We had a choice once we went to college. Did I have a choice? Of course I did. Between a davani and a sari, every six meters of it. “It’s time to stop carrying pavadai-chokka“said my madisar-wear grandmothers. If not progressive, they agreed that “modern clothes are not for decent people.” A euphemism for ‘no respectable family will accept you as a daughter-in-law if they see you wearing modern clothes!’

Without being told, we knew what “modern” meant – anything but a long skirt or a sari. (By the way, Indian geography was different in the 60s and 70s. There was North India, where I grew up, and older girls wore salwar-kameez, and there was India from the South, where all the Madrasis lived (however, we moved to Karnataka) and the old girls here wore a long skirt-blouse.) In this rigid dress code, we rebelled, making sure that it seemed that we we were just experimenting.

Tourists at the Taj Mahal in Agra.

Tourists at the Taj Mahal in Agra.

Instead of wearing short, tight blouses over the langa, as was the fashion in Bangalore at the time, some of us wore loose shirts, mostly our brothers’ clothes. Our college basketball uniform, consisting of a t-shirt and skirt, was extremely “modern” with the skirt being several miles above the knee.

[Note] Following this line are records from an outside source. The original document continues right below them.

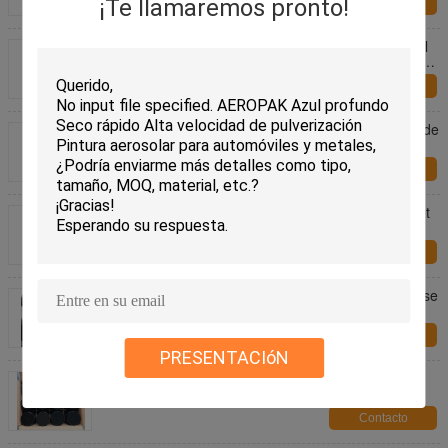
¡Te llamaremos pronto!
Contacto
Limpiador de ruedas Productos para el cuidado del
automóvil Romove Polvo de frenos para todo tipo de
ruedas
Contacto
Productos más limpios del removedor de la rueda de
coche del freno de la rueda sin ácido del polvo
Contacto
500ml Productos para el cuidado del automóvil Wet
Look Finish Untouchable Tire Shine Spray
Contacto
VOC bajo Matte Peelable Rubber Spray Paint a base
de agua para el coche
Contacto
PRESENTACIóN
Pintura de espray de goma a base de agua de
Aeropak para el espray de capa del coche de
madera 400ml
Contacto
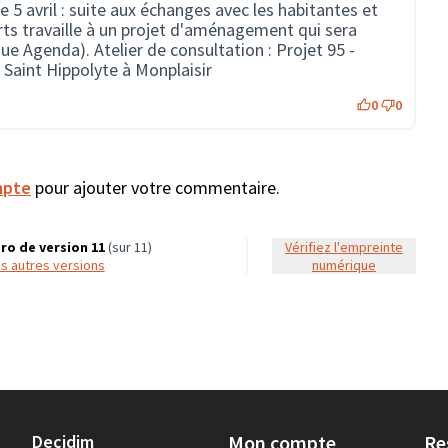
e 5 avril : suite aux échanges avec les habitantes et
orts travaille à un projet d'aménagement qui sera
ique Agenda).
Atelier de consultation : Projet 95 -
 Saint Hippolyte à Monplaisir
0
0
mpte
pour ajouter votre commentaire.
o de version 11
(sur 11)
Vérifiez l'empreinte
les autres versions
numérique
Decidim
Mon compte
Re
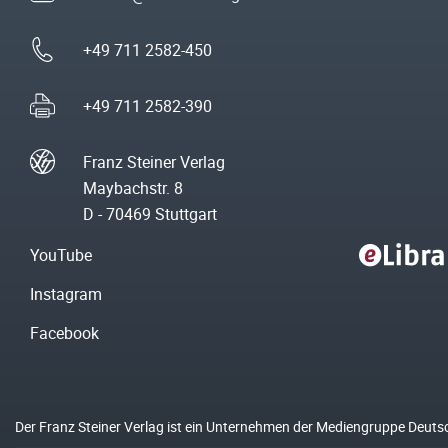
+49 711 2582-450
+49 711 2582-390
Franz Steiner Verlag
Maybachstr. 8
D - 70469 Stuttgart
YouTube
Instagram
Facebook
Der Franz Steiner Verlag ist ein Unternehmen der Mediengruppe Deuts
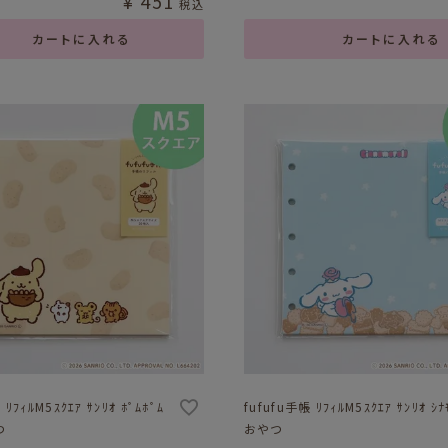
¥
451
税込
カートに入れる
カートに入れる
 ﾘﾌｨﾙM5ｽｸｴｱ ｻﾝﾘｵ ﾎﾟﾑﾎﾟﾑ
fufufu手帳 ﾘﾌｨﾙM5ｽｸｴｱ ｻﾝﾘｵ ｼﾅ
つ
おやつ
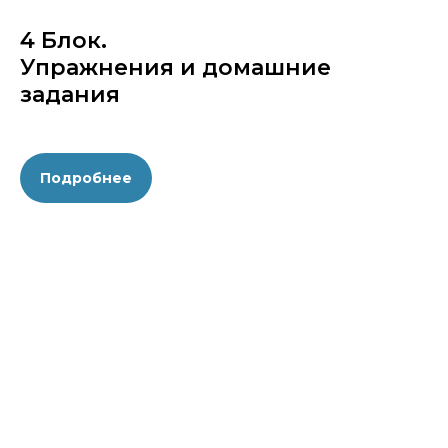
4 Блок.
Упражнения и домашние
задания
Подробнее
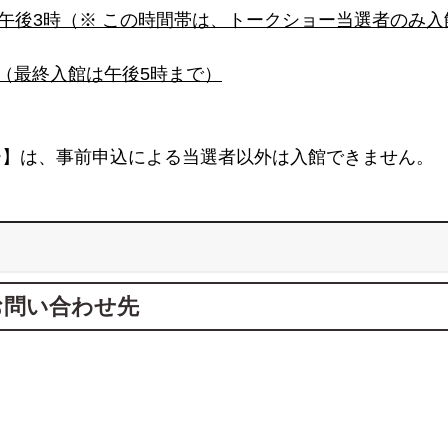
～午後3時（※ この時間帯は、トークショー当選者のみ
分 （最終入館は午後5時まで）
ー】は、事前申込による当選者以外は入館できません。
お問い合わせ先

Most of us choose to put on this uniform just before a varsity game; we never traveled by bus, nor did we return home. It wasn’t so much about modesty as it was about self-preservation – we wanted to keep playing games and didn’t want a short skirt to raise eyebrows and get carried away.

Some of the girls came to our women’s college wearing the burqa and quickly took it off as soon as they walked through the doors. Most of them wore it not because they were religious but because by conforming to the norms they could leave their homes and go to higher education. Our Iranian classmates, who had come to India to escape the suppression of women’s freedom in 1979, wore a different type of hijab, which they threw off as soon as they were safely inside the campus. . They wore well-fitting shirts and tight jeans, much to our liking!

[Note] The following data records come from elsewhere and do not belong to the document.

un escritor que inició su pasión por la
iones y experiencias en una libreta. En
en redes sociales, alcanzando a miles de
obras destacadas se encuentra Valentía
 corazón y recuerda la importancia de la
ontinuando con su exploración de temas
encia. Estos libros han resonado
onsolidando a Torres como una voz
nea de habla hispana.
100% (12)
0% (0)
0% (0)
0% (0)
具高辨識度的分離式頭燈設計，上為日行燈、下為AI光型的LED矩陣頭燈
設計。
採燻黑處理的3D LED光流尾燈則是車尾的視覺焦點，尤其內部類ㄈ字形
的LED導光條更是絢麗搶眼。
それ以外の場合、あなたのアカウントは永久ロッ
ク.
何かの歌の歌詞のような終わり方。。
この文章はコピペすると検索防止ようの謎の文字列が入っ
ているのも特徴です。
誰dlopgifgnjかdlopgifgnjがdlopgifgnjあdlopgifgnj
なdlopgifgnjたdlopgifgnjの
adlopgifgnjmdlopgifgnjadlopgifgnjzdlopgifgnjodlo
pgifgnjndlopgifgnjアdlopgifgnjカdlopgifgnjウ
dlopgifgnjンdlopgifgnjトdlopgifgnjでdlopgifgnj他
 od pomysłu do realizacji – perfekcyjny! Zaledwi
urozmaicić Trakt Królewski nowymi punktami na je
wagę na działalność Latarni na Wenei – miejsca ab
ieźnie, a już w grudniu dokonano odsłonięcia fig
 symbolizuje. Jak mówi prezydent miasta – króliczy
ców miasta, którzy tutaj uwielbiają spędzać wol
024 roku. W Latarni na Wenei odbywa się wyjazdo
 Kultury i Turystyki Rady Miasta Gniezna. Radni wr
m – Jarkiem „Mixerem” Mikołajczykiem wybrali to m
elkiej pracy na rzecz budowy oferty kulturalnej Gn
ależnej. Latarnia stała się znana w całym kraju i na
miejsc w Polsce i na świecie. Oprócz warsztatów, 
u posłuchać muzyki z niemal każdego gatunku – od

We didn’t talk about customs, religion and rules back then, because every minute in college was precious and meant for us to have fun. One of the most charming, intelligent and lively girls was Shaina (name changed). Her lively chatter was so attractive that surely a hundred boys would have fallen at her feet and wanted to marry her if they had seen her without the burqa. Instead, halfway through school, she was forced to marry a man twice her age, and we learned within a few years that he had abandoned her.

Clothes then, and clothes now, are our choice. But are we really free to wear what we want? A young European friend was delighted when she wore a saree for the first time. But she said she couldn’t wear it in public. “I don’t think my aunts will approve – so much belly showing!” This from an athlete who mostly wears bikinis due to her passion for windsurfing. She explained that it was an unwritten code in her community not to show the belly at official gatherings, even though it was acceptable to display the chest.

I gave up wearing the nine meters madisar on special occasions. I wear sarees less often, jeans and kurtas more often. But when I visit my daughter and her family, I always choose to wear a nice saree. Their cat loves to snuggle up in my lap, and she prefers me to wear something soft, like an old cotton Chettinad or an aged khadi. To see? I still have a choice and that’s good.

The writer is a freelance publisher and author of children’s books.